§ Problem description
Your answer should be the exact lines of the data below from the one containing "Begivenheder" through the one containing "ilbud for udsatte børn og ung"; please include nothing else.

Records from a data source
= Beginning of Section =
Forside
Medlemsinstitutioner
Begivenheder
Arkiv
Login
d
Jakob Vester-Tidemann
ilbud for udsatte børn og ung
= End of Section =
= Beginning of Section =
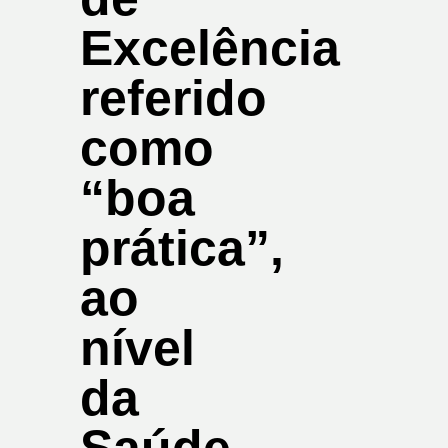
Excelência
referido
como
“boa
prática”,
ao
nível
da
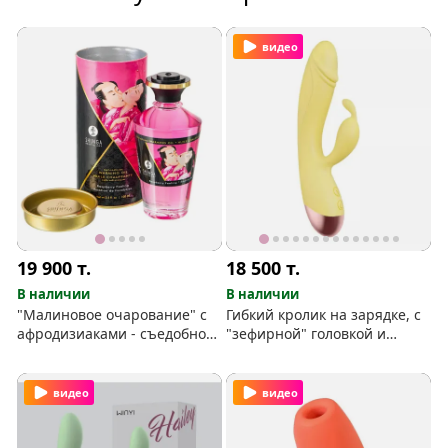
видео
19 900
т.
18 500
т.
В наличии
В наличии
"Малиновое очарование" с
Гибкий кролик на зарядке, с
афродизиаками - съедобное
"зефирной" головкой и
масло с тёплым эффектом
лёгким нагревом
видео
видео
= End of Section =
§ Answer to the problem
Begivenheder
Arkiv
Login
d
Jakob Vester-Tidemann
ilbud for udsatte børn og ung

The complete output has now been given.